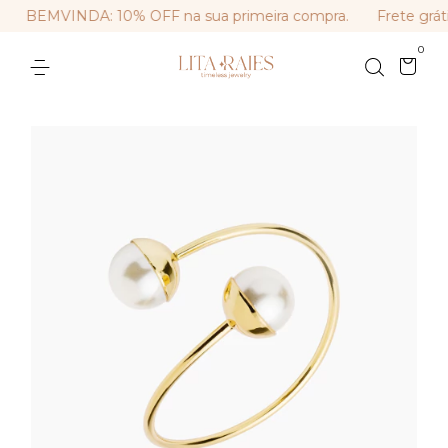
BEMVINDA: 10% OFF na sua primeira compra.
Frete gráti
0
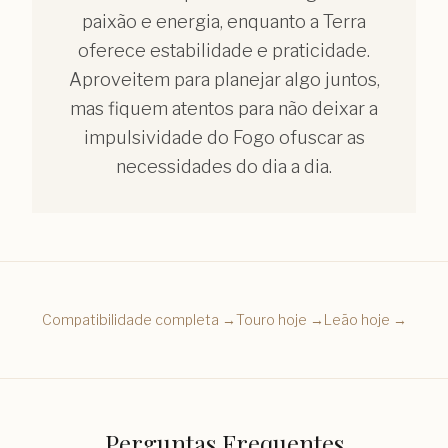
paixão e energia, enquanto a Terra
oferece estabilidade e praticidade.
Aproveitem para planejar algo juntos,
mas fiquem atentos para não deixar a
impulsividade do Fogo ofuscar as
necessidades do dia a dia.
Compatibilidade completa →
Touro
hoje →
Leão
hoje →
Perguntas Frequentes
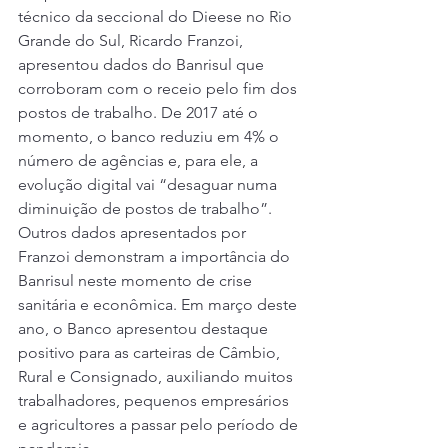
técnico da seccional do Dieese no Rio 
Grande do Sul, Ricardo Franzoi, 
apresentou dados do Banrisul que 
corroboram com o receio pelo fim dos 
postos de trabalho. De 2017 até o 
momento, o banco reduziu em 4% o 
número de agências e, para ele, a 
evolução digital vai “desaguar numa 
diminuição de postos de trabalho”. 
Outros dados apresentados por 
Franzoi demonstram a importância do 
Banrisul neste momento de crise 
sanitária e econômica. Em março deste 
ano, o Banco apresentou destaque 
positivo para as carteiras de Câmbio, 
Rural e Consignado, auxiliando muitos 
trabalhadores, pequenos empresários 
e agricultores a passar pelo período de 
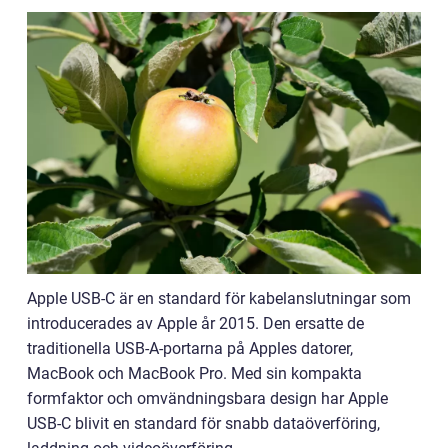
Apple USB-C är en standard för kabelanslutningar som
introducerades av Apple år 2015. Den ersatte de
traditionella USB-A-portarna på Apples datorer,
MacBook och MacBook Pro. Med sin kompakta
formfaktor och omvändningsbara design har Apple
USB-C blivit en standard för snabb dataöverföring,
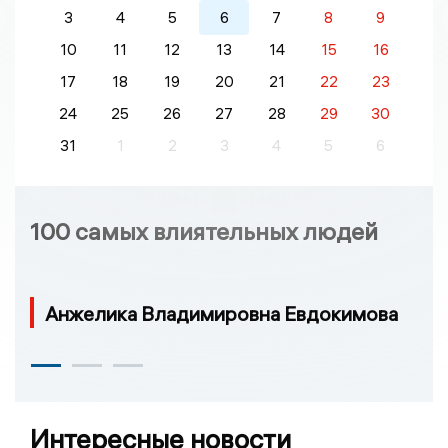
3
4
5
6
7
8
9
10
11
12
13
14
15
16
17
18
19
20
21
22
23
24
25
26
27
28
29
30
31
1
2
3
4
5
6
100 самых влиятельных людей
Анжелика Владимировна Евдокимова
Интересные новости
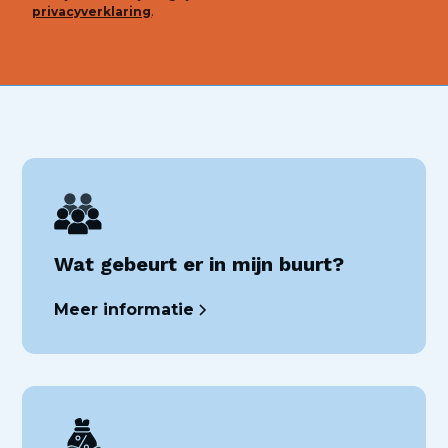
privacyverklaring
.
Wat gebeurt er in mijn buurt?
Meer informatie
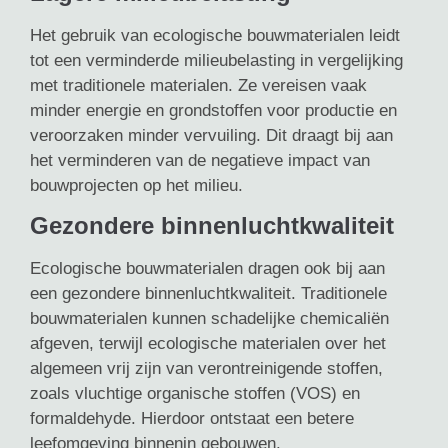
Het gebruik van ecologische bouwmaterialen leidt
tot een verminderde milieubelasting in vergelijking
met traditionele materialen. Ze vereisen vaak
minder energie en grondstoffen voor productie en
veroorzaken minder vervuiling. Dit draagt bij aan
het verminderen van de negatieve impact van
bouwprojecten op het milieu.
Gezondere binnenluchtkwaliteit
Ecologische bouwmaterialen dragen ook bij aan
een gezondere binnenluchtkwaliteit. Traditionele
bouwmaterialen kunnen schadelijke chemicaliën
afgeven, terwijl ecologische materialen over het
algemeen vrij zijn van verontreinigende stoffen,
zoals vluchtige organische stoffen (VOS) en
formaldehyde. Hierdoor ontstaat een betere
leefomgeving binnenin gebouwen.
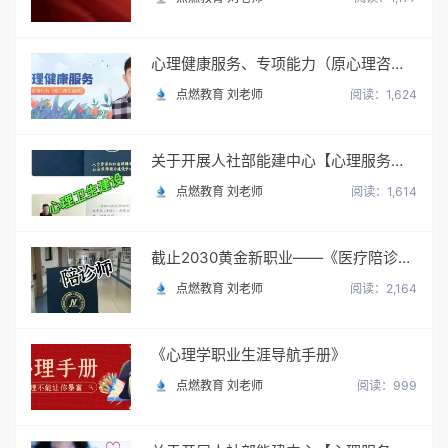
心理健康服务、专项能力（原心理咨询师）
点燃教育 刘老师
阅读：1,624
关于开展人社部能建中心【心理服务顾问】职业培训与考试
点燃教育 刘老师
阅读：1,614
截止2030黄金新职业——《医疗陪诊顾问》陪诊师
点燃教育 刘老师
阅读：2,164
《心理学职业生涯导航手册》
点燃教育 刘老师
阅读：999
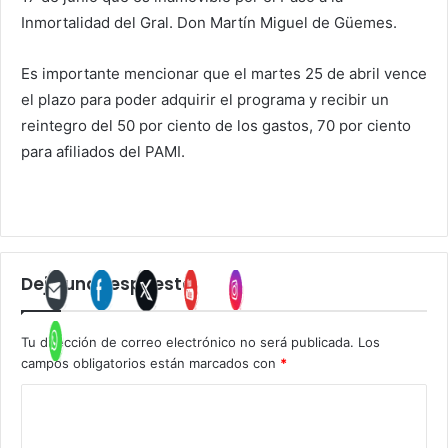
Inmortalidad del Gral. Don Martín Miguel de Güemes.
Es importante mencionar que el martes 25 de abril vence
el plazo para poder adquirir el programa y recibir un
reintegro del 50 por ciento de los gastos, 70 por ciento
para afiliados del PAMI.
Deja una respuesta
Tu dirección de correo electrónico no será publicada.
Los
campos obligatorios están marcados con
*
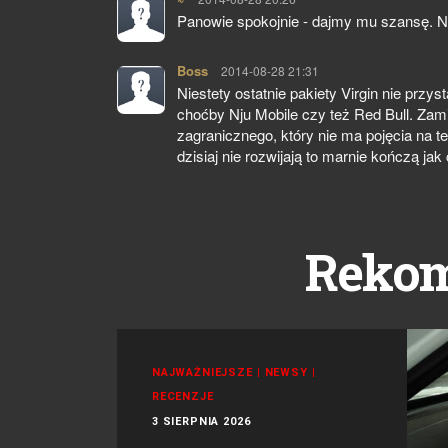
Panowie spokojnie - dajmy mu szansę. Naj
Boss
pisze:
2014-08-28 21:31
Niestety ostatnie pakiety Virgin nie przy
choćby Nju Mobile czy też Red Bull. Zami
zagranicznego, który nie ma pojęcia na 
dzisiaj nie rozwijają to marnie kończą jak
Reko
NAJWAŻNIEJSZE
|
NEWSY
|
RECENZJE
3 SIERPNIA 2026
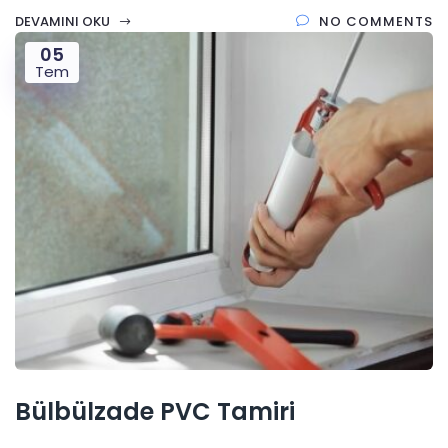
DEVAMINI OKU
NO COMMENTS
05
Tem
Bülbülzade PVC Tamiri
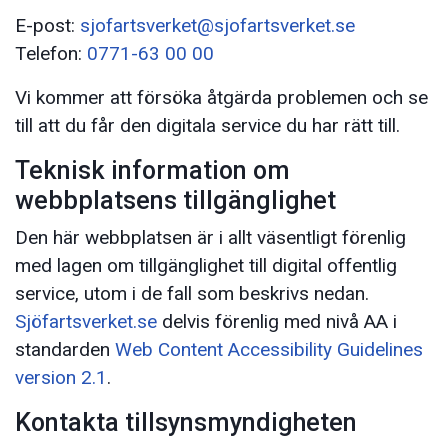
E-post:
sjofartsverket@sjofartsverket.se
Telefon:
0771-63 00 00
Vi kommer att försöka åtgärda problemen och se
till att du får den digitala service du har rätt till.
Teknisk information om
webbplatsens tillgänglighet
Den här webbplatsen är i allt väsentligt förenlig
med lagen om tillgänglighet till digital offentlig
service, utom i de fall som beskrivs nedan.
Sjöfartsverket.se
delvis förenlig med nivå AA i
standarden
Web Content Accessibility Guidelines
version 2.1
.
Kontakta tillsynsmyndigheten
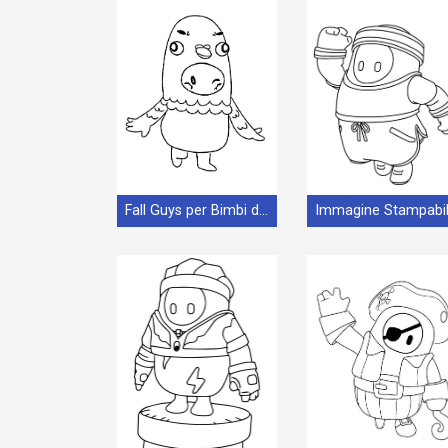
Fall Guys per Bimbi di 4 Anni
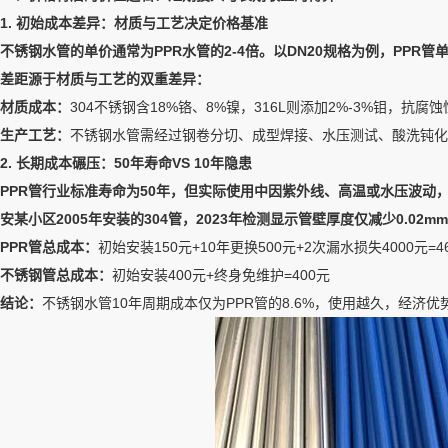
1. 初始成本差异：材质与工艺决定价格基准
不锈钢水管的单价通常为PPR水管的2-4倍。以DN20规格为例，PPR管单价
差距源于材质与工艺的双重差异：
材质成本：
304不锈钢含18%铬、8%镍，316L则添加2%-3%钼，抗
生产工艺：
不锈钢水管需经过钢卷分切、成型焊接、水压测试、酸洗钝化
2. 长期成本碾压：50年寿命VS 10年隐患
PPR管行业标准寿命为50年，但实际使用中因紫外线、高温或水压波动，
安某小区2005年安装的304管，2023年检测显示管壁厚度仅减少0.02
PPR管总成本：
初始安装150元+10年更换500元+2次漏水损失4000元=4
不锈钢管总成本：
初始安装400元+终身免维护=400元
结论：
不锈钢水管10年周期成本仅为PPR管的8.6%，使用越久，经济优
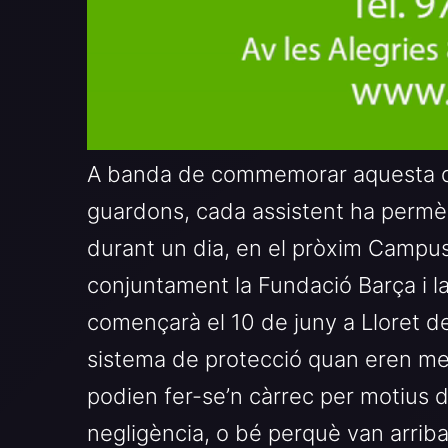
A banda de commemorar aquesta dè
guardons, cada assistent ha permès
durant un dia, en el pròxim Campus
conjuntament la Fundació Barça i la
començarà el 10 de juny a Lloret d
sistema de protecció quan eren me
podien fer-se’n càrrec per motius
negligència, o bé perquè van arribar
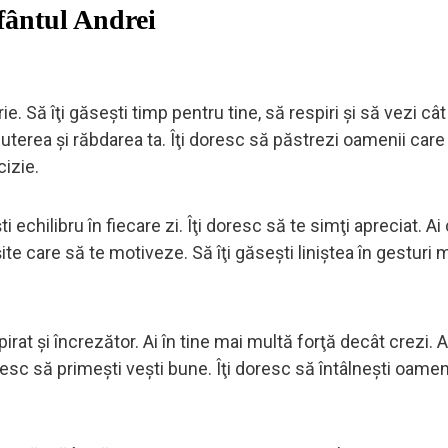
Sfântul Andrei
ie. Să îţi găseşti timp pentru tine, să respiri şi să vezi cât 
terea şi răbdarea ta. Îţi doresc să păstrezi oamenii care
cizie.
i echilibru în fiecare zi. Îţi doresc să te simţi apreciat. Ai
ite care să te motiveze. Să îţi găseşti liniştea în gesturi m
irat şi încrezător. Ai în tine mai multă forţă decât crezi. A
oresc să primeşti veşti bune. Îţi doresc să întâlneşti oame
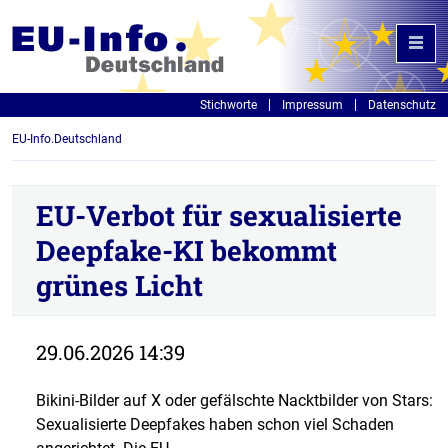
Stichworte
Impressum
Datenschutz
EU-Info.Deutschland
EU-Verbot für sexualisierte
Deepfake-KI bekommt
grünes Licht
29.06.2026 14:39
Bikini-Bilder auf X oder gefälschte Nacktbilder von Stars:
Sexualisierte Deepfakes haben schon viel Schaden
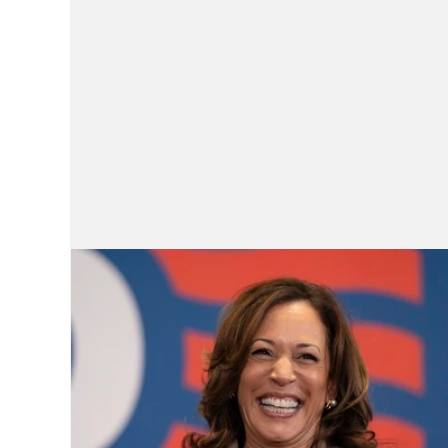
Entretenimiento, Sheynnis palacio
N
Nicolas Maduro Detenido
Historia
Super Bowl 2026
Copa Mundial de Fú
Dra. Acosta Then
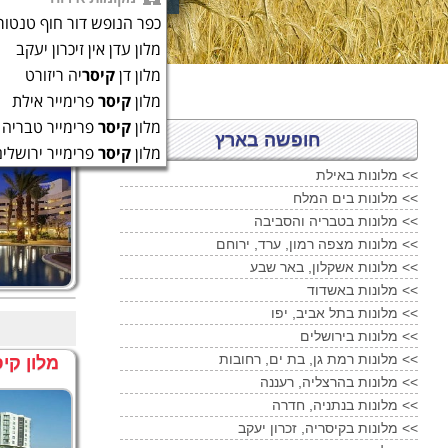
כפר הנופש דור חוף טנטור
מלון עדן אין זיכרון יעקב
מלון דן
קיסר
יה ריזורט
מלון
קיסר
פרימייר אילת
מלון
קיסר
פרימייר טבריה
מלון קי
חופשה בארץ
מלון
קיסר
פרימייר ירושלים
מלונות באילת <<
מלונות בים המלח <<
מלונות בטבריה והסביבה <<
מלונות מצפה רמון, ערד, ירוחם <<
מלונות אשקלון, באר שבע <<
מלונות באשדוד <<
מלונות בתל אביב, יפו <<
מלונות בירושלים <<
מלונות רמת גן, בת ים, רחובות <<
מלון קי
מלונות בהרצליה, רעננה <<
מלונות בנתניה, חדרה <<
מלונות בקיסריה, זכרון יעקב <<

--------

## [ACTION ITEM]
Wherever the string "postos" occurs in the data, copy the line that holds it.

## [FINAL ANSWER]
postos de trabalho. De 2017 até o 
diminuição de postos de trabalho”. 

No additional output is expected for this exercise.